Where is Roger Goodell?
The NFL is a joke. The owners are pulling a Romney, making everyone miserable to save $3.3 million.
That's the equivalent of 3.3 cents to an NFL owner. Woody Johnson doesn't bother to bend over to pick up 3.3 million dollars. It's not worth the effort. Jerry Jones? He fell asleep at halftime, and he, in theory, lives in Dallas where it wasn't midnight.
Roger Goodell earns $20 million a year to do nothing. See, I told you that the NFL owners consider it pocket change.
So, where is Roger Goodell?
Hiding under a really, really big pile of money.
Sexting Mrs. Seau.
Holed up in a love shack with Robert Craft and Ricki Noel Lander.
Shredding all the proof linking pro football to traumatic brain injury.
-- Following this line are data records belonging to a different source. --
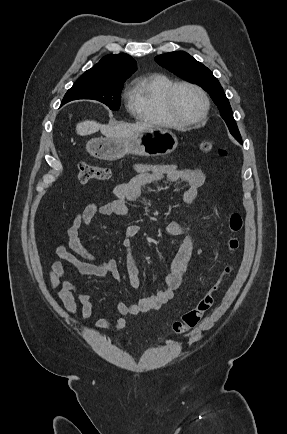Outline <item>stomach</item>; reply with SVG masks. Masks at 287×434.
Listing matches in <instances>:
<instances>
[{"label":"stomach","instance_id":"1","mask_svg":"<svg viewBox=\"0 0 287 434\" xmlns=\"http://www.w3.org/2000/svg\"><path fill=\"white\" fill-rule=\"evenodd\" d=\"M178 145L175 134L167 129L152 126L128 138H97L87 144L95 157L114 161L126 154L160 156L173 152Z\"/></svg>","mask_w":287,"mask_h":434}]
</instances>
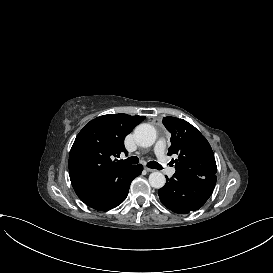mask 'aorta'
Wrapping results in <instances>:
<instances>
[{"mask_svg":"<svg viewBox=\"0 0 273 273\" xmlns=\"http://www.w3.org/2000/svg\"><path fill=\"white\" fill-rule=\"evenodd\" d=\"M155 128L147 123L138 125L134 131V139L141 147H150L156 141ZM166 179L161 172H153L149 175V183L151 187L160 189L165 185Z\"/></svg>","mask_w":273,"mask_h":273,"instance_id":"aorta-1","label":"aorta"}]
</instances>
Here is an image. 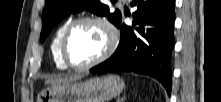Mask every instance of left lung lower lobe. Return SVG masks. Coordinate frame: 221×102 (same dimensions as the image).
Wrapping results in <instances>:
<instances>
[{
	"label": "left lung lower lobe",
	"instance_id": "0a47b994",
	"mask_svg": "<svg viewBox=\"0 0 221 102\" xmlns=\"http://www.w3.org/2000/svg\"><path fill=\"white\" fill-rule=\"evenodd\" d=\"M133 26L121 25L115 53L95 66L93 73L115 70L156 78L171 93V56L174 48L175 0H132Z\"/></svg>",
	"mask_w": 221,
	"mask_h": 102
}]
</instances>
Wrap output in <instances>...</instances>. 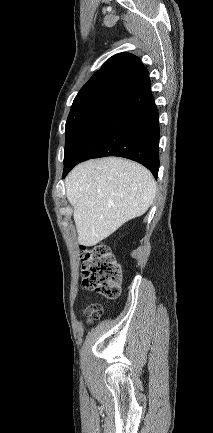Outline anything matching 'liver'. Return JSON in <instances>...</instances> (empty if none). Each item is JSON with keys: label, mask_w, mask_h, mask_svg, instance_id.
Listing matches in <instances>:
<instances>
[{"label": "liver", "mask_w": 213, "mask_h": 433, "mask_svg": "<svg viewBox=\"0 0 213 433\" xmlns=\"http://www.w3.org/2000/svg\"><path fill=\"white\" fill-rule=\"evenodd\" d=\"M78 241L94 246L153 203L156 182L144 166L107 157L77 165L66 177Z\"/></svg>", "instance_id": "1"}]
</instances>
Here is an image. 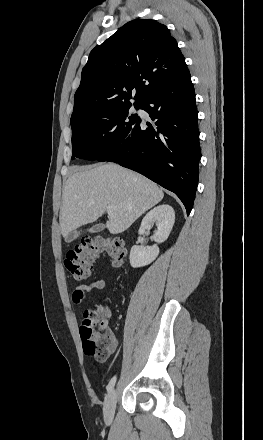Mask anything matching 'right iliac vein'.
I'll return each instance as SVG.
<instances>
[{
	"mask_svg": "<svg viewBox=\"0 0 263 440\" xmlns=\"http://www.w3.org/2000/svg\"><path fill=\"white\" fill-rule=\"evenodd\" d=\"M116 400L117 390L113 389L107 396L103 409L104 420L107 424H111L113 422Z\"/></svg>",
	"mask_w": 263,
	"mask_h": 440,
	"instance_id": "right-iliac-vein-1",
	"label": "right iliac vein"
}]
</instances>
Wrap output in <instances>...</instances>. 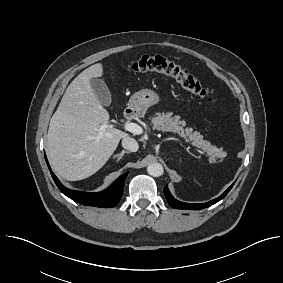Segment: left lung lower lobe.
<instances>
[{
	"instance_id": "1",
	"label": "left lung lower lobe",
	"mask_w": 283,
	"mask_h": 283,
	"mask_svg": "<svg viewBox=\"0 0 283 283\" xmlns=\"http://www.w3.org/2000/svg\"><path fill=\"white\" fill-rule=\"evenodd\" d=\"M233 185H234V183L218 198L213 199V200H211L207 203H202V204H189V203L177 201L176 199L173 198V196L171 195L167 186H165V188H164V194H165V197H166L169 205L172 206L173 208L187 209V210H199V209H203V208L212 206L213 204H215L218 201H220L221 199H223L227 195V193L231 190Z\"/></svg>"
}]
</instances>
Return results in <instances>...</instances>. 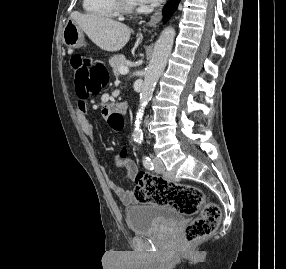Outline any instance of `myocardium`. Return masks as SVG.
I'll return each mask as SVG.
<instances>
[{
    "label": "myocardium",
    "mask_w": 286,
    "mask_h": 269,
    "mask_svg": "<svg viewBox=\"0 0 286 269\" xmlns=\"http://www.w3.org/2000/svg\"><path fill=\"white\" fill-rule=\"evenodd\" d=\"M113 3L118 13L130 14L137 8L136 3L129 0H113Z\"/></svg>",
    "instance_id": "obj_1"
}]
</instances>
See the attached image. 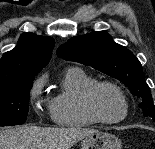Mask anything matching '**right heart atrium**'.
Segmentation results:
<instances>
[{
  "label": "right heart atrium",
  "instance_id": "d8ad5b80",
  "mask_svg": "<svg viewBox=\"0 0 155 149\" xmlns=\"http://www.w3.org/2000/svg\"><path fill=\"white\" fill-rule=\"evenodd\" d=\"M45 83V77L39 78L33 85L30 92V99L35 102L36 107L40 105V96Z\"/></svg>",
  "mask_w": 155,
  "mask_h": 149
}]
</instances>
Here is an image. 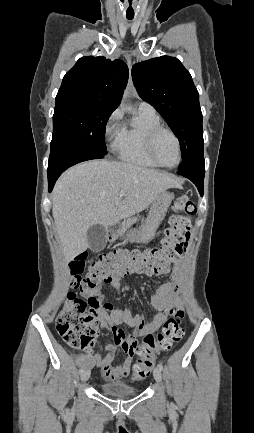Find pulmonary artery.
I'll return each mask as SVG.
<instances>
[{
	"instance_id": "pulmonary-artery-1",
	"label": "pulmonary artery",
	"mask_w": 254,
	"mask_h": 433,
	"mask_svg": "<svg viewBox=\"0 0 254 433\" xmlns=\"http://www.w3.org/2000/svg\"><path fill=\"white\" fill-rule=\"evenodd\" d=\"M138 110L140 111H148V112H153L154 108L152 107V105H150L147 102H140L138 104Z\"/></svg>"
}]
</instances>
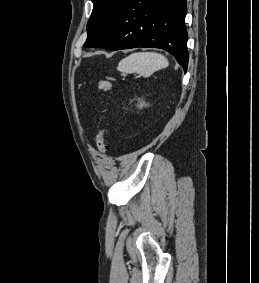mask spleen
Instances as JSON below:
<instances>
[{
  "label": "spleen",
  "instance_id": "3e777b00",
  "mask_svg": "<svg viewBox=\"0 0 259 283\" xmlns=\"http://www.w3.org/2000/svg\"><path fill=\"white\" fill-rule=\"evenodd\" d=\"M168 66L167 58L155 52L133 53L122 59L118 64V70L123 74L138 73L144 77H149L155 71Z\"/></svg>",
  "mask_w": 259,
  "mask_h": 283
}]
</instances>
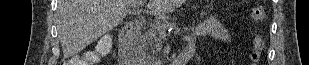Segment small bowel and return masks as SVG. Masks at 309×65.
<instances>
[{"instance_id":"c3829d8e","label":"small bowel","mask_w":309,"mask_h":65,"mask_svg":"<svg viewBox=\"0 0 309 65\" xmlns=\"http://www.w3.org/2000/svg\"><path fill=\"white\" fill-rule=\"evenodd\" d=\"M205 35H211L226 43L230 40L227 30L222 24L216 18H208L194 29L193 35L189 38L186 47L191 46L194 48L196 36Z\"/></svg>"}]
</instances>
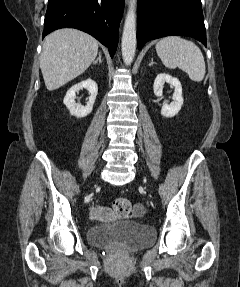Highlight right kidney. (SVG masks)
Wrapping results in <instances>:
<instances>
[{
  "label": "right kidney",
  "instance_id": "ca27d5eb",
  "mask_svg": "<svg viewBox=\"0 0 240 287\" xmlns=\"http://www.w3.org/2000/svg\"><path fill=\"white\" fill-rule=\"evenodd\" d=\"M83 88L87 89L90 95L89 100L85 106H82L75 102L76 92ZM97 93L98 87L96 82L89 78L72 86L67 91L63 102L72 116H75L77 118H83L92 112L93 104L95 102Z\"/></svg>",
  "mask_w": 240,
  "mask_h": 287
}]
</instances>
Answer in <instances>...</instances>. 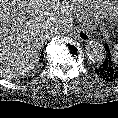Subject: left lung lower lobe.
<instances>
[{
	"mask_svg": "<svg viewBox=\"0 0 118 118\" xmlns=\"http://www.w3.org/2000/svg\"><path fill=\"white\" fill-rule=\"evenodd\" d=\"M104 48L108 53L102 64L96 69V73L105 81L118 82V62L112 60L107 44L104 45Z\"/></svg>",
	"mask_w": 118,
	"mask_h": 118,
	"instance_id": "obj_1",
	"label": "left lung lower lobe"
}]
</instances>
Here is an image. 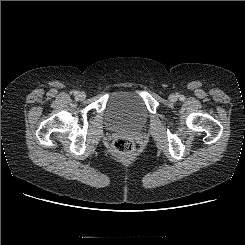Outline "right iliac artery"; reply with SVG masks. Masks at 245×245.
<instances>
[{
  "label": "right iliac artery",
  "instance_id": "obj_1",
  "mask_svg": "<svg viewBox=\"0 0 245 245\" xmlns=\"http://www.w3.org/2000/svg\"><path fill=\"white\" fill-rule=\"evenodd\" d=\"M74 95H78V91H74Z\"/></svg>",
  "mask_w": 245,
  "mask_h": 245
}]
</instances>
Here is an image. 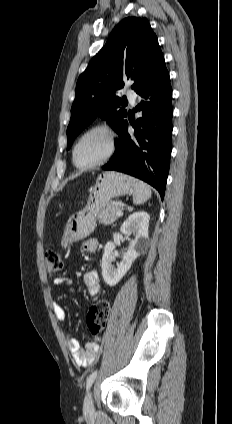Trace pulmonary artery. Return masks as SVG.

Lighting the owner's Cuban cigars with 1,000 dollar bills while they take turns buggering him.
Fiddling while Rome burns.
In negotiations, with Archie Manning, trying to get him to impregnate his wife.
Spooning a drooling Jerry Jones.
In the ESPN chapel, tebowing Golden Tate.
Hopefully, I will add punchlines that are actually funny. I'm calling in the Replacement Writers to take over. Any ideas?